(Stored data entries)
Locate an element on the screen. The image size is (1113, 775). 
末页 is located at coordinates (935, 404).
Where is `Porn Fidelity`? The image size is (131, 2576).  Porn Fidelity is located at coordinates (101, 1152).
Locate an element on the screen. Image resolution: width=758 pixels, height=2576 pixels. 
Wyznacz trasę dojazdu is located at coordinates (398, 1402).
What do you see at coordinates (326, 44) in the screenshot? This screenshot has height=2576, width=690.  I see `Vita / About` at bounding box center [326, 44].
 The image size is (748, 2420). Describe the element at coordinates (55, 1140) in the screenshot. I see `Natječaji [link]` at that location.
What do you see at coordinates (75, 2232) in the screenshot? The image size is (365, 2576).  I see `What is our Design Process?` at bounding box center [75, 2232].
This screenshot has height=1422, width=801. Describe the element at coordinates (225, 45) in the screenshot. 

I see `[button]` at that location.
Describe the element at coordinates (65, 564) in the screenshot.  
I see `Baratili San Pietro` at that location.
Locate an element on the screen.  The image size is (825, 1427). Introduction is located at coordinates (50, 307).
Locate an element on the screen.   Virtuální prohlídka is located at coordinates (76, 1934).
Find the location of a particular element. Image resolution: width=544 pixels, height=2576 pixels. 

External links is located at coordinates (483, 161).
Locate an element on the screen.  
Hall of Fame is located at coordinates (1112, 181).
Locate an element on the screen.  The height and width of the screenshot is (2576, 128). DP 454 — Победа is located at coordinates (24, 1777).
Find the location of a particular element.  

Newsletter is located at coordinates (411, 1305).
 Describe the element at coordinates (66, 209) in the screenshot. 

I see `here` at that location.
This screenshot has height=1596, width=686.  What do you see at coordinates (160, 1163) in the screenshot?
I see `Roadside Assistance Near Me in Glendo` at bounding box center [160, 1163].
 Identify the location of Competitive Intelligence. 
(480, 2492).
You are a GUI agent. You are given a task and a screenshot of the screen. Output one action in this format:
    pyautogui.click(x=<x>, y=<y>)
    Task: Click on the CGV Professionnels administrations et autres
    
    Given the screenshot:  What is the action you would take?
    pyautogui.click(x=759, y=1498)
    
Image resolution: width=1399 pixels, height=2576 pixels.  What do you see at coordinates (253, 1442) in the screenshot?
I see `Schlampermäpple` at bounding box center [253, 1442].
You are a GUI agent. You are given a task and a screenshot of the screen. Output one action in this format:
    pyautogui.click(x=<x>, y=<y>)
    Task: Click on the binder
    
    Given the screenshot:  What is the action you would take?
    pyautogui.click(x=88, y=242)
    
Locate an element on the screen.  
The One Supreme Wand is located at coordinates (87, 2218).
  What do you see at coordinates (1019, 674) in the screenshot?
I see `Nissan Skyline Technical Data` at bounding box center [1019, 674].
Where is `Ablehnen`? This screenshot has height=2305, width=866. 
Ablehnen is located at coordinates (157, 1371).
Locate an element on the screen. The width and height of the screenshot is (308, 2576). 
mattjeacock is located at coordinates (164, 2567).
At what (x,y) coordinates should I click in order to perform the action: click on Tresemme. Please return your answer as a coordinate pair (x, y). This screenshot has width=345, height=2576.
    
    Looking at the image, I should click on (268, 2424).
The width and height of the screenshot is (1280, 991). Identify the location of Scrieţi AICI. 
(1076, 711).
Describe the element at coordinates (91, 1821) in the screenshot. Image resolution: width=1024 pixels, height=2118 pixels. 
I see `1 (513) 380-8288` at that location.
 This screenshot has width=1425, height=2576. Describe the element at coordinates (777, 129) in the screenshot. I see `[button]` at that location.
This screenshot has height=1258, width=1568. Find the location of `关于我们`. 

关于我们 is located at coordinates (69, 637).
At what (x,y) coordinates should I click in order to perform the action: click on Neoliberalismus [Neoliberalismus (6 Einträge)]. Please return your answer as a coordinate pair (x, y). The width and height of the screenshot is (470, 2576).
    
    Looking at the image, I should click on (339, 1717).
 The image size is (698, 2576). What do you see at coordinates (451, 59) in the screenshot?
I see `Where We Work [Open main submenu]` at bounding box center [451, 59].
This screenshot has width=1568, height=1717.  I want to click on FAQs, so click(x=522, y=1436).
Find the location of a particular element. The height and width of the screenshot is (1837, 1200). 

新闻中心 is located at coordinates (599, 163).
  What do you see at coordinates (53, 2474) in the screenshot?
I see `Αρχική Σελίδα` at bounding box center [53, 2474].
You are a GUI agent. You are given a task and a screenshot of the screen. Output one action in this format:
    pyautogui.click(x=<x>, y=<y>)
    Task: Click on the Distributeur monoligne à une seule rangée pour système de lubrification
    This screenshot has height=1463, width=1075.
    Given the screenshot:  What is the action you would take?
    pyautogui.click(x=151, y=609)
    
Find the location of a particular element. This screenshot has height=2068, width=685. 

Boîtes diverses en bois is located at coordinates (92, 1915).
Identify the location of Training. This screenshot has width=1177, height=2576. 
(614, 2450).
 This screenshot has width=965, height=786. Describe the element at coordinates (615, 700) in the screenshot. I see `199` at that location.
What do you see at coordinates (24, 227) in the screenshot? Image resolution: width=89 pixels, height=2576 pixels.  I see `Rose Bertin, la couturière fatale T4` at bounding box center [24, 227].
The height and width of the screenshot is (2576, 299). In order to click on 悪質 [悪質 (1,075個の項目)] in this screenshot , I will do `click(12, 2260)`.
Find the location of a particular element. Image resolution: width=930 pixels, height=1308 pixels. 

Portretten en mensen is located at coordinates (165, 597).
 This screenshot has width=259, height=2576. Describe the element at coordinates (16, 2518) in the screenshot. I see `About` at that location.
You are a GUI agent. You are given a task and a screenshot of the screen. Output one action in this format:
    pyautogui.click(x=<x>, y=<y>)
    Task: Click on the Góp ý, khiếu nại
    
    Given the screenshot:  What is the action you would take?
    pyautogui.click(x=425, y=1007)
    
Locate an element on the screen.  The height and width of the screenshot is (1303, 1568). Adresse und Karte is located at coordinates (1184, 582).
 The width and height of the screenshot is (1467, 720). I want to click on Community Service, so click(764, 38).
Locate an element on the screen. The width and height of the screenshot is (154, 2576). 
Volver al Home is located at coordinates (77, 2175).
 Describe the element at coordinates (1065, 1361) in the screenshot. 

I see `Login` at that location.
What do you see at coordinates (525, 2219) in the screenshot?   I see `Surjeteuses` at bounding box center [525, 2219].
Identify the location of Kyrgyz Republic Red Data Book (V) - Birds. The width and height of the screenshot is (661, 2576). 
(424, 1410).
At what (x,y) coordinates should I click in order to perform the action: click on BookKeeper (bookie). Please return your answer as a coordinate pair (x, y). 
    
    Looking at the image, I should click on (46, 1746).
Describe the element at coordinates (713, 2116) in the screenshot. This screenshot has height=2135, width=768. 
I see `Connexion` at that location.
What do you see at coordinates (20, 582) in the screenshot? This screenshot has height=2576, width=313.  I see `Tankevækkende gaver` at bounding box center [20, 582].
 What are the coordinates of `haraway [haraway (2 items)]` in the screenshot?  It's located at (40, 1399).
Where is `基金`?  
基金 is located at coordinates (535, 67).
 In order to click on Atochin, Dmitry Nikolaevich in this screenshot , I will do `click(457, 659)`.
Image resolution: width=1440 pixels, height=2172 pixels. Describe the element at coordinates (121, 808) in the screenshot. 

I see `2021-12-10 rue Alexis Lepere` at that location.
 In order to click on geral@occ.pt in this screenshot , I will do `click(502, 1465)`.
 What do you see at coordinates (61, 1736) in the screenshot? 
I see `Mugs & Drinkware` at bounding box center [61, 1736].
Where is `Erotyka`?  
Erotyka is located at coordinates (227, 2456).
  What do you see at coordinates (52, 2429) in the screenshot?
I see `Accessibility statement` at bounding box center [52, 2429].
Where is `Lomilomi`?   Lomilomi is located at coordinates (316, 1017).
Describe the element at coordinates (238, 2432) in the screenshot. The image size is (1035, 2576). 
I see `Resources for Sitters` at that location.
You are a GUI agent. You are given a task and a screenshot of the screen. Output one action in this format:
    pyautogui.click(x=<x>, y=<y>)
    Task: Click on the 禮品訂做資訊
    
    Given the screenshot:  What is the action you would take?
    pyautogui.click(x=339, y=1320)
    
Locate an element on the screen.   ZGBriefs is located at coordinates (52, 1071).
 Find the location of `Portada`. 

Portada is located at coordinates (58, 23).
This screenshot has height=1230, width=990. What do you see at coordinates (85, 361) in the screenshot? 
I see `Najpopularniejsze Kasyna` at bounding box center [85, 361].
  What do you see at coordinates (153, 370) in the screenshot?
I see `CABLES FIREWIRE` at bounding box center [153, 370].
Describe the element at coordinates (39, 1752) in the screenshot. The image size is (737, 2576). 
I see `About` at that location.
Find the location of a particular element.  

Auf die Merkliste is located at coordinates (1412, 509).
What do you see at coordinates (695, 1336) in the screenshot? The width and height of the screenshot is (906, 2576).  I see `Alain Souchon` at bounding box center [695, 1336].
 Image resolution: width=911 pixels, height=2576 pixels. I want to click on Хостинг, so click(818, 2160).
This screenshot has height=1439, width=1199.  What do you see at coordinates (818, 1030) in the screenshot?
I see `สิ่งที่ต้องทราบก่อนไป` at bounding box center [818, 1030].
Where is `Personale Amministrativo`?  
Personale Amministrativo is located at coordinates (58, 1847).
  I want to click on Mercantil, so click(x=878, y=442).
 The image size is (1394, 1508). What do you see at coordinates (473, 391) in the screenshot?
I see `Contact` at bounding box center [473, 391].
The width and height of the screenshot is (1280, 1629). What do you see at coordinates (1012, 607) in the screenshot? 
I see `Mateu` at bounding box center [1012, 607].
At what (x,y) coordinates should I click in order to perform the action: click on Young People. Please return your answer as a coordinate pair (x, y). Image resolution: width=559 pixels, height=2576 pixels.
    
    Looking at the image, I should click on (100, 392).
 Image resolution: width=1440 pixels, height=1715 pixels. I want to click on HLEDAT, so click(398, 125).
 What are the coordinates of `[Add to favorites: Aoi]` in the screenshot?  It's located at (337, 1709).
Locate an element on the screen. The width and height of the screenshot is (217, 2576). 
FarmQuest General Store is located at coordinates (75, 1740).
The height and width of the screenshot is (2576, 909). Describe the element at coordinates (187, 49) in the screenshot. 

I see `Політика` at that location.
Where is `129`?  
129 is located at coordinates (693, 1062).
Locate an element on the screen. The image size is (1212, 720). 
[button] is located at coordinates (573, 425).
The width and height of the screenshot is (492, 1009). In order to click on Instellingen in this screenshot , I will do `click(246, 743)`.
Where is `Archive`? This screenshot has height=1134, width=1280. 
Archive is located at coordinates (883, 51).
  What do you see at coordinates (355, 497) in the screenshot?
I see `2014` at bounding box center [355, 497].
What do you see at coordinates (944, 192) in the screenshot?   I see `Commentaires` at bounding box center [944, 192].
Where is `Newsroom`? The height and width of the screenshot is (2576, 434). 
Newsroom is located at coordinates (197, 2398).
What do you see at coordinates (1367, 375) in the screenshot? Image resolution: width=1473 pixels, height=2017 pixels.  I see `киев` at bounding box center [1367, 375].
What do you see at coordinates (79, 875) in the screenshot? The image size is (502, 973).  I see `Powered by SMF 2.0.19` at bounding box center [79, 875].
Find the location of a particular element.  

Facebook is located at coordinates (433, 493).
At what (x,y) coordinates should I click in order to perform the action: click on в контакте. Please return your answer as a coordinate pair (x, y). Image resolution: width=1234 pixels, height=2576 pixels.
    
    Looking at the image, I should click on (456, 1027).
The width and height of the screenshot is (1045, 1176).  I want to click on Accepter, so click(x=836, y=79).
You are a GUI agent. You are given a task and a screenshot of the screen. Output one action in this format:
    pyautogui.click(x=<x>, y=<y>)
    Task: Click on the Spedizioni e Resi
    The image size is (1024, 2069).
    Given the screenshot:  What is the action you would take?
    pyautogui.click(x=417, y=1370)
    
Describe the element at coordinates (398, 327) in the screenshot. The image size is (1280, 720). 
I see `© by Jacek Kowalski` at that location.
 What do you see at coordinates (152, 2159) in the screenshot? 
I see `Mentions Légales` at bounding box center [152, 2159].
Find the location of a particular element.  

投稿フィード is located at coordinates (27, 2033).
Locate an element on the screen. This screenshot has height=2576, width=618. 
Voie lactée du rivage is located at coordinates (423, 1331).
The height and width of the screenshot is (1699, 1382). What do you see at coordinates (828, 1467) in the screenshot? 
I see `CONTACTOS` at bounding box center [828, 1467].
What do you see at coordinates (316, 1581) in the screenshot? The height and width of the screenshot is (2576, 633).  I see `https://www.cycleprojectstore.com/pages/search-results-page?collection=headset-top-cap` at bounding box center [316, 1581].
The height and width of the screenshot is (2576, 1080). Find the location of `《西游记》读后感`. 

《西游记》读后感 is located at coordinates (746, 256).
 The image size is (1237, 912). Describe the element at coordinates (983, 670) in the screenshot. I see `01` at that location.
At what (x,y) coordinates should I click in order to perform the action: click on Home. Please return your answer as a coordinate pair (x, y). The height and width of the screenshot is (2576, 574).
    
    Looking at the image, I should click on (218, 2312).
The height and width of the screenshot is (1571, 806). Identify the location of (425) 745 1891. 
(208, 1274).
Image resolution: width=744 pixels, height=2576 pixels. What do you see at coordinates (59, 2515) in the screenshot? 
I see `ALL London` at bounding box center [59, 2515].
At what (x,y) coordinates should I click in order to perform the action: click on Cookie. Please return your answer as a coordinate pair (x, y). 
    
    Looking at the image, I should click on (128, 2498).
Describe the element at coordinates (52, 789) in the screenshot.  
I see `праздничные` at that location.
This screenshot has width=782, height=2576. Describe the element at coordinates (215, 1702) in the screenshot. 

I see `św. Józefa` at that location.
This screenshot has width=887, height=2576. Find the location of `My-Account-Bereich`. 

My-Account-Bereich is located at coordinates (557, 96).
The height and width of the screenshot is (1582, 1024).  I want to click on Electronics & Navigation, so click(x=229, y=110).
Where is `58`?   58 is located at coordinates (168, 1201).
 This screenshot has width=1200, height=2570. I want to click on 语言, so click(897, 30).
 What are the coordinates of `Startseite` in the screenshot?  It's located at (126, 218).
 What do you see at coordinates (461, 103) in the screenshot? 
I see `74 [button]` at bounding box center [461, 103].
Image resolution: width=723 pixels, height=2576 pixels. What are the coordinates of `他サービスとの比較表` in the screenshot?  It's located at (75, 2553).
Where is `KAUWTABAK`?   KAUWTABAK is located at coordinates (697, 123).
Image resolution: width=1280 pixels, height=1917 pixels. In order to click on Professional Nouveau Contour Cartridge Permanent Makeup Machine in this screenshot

◆ The task:
List every line above containing the word "will".

◆ Finished exercise:
The height and width of the screenshot is (2576, 299). In order to click on 悪質 [悪質 (1,075個の項目)] in this screenshot , I will do `click(12, 2260)`.
 In order to click on Atochin, Dmitry Nikolaevich in this screenshot , I will do `click(457, 659)`.
 In order to click on geral@occ.pt in this screenshot , I will do `click(502, 1465)`.
The width and height of the screenshot is (492, 1009). In order to click on Instellingen in this screenshot , I will do `click(246, 743)`.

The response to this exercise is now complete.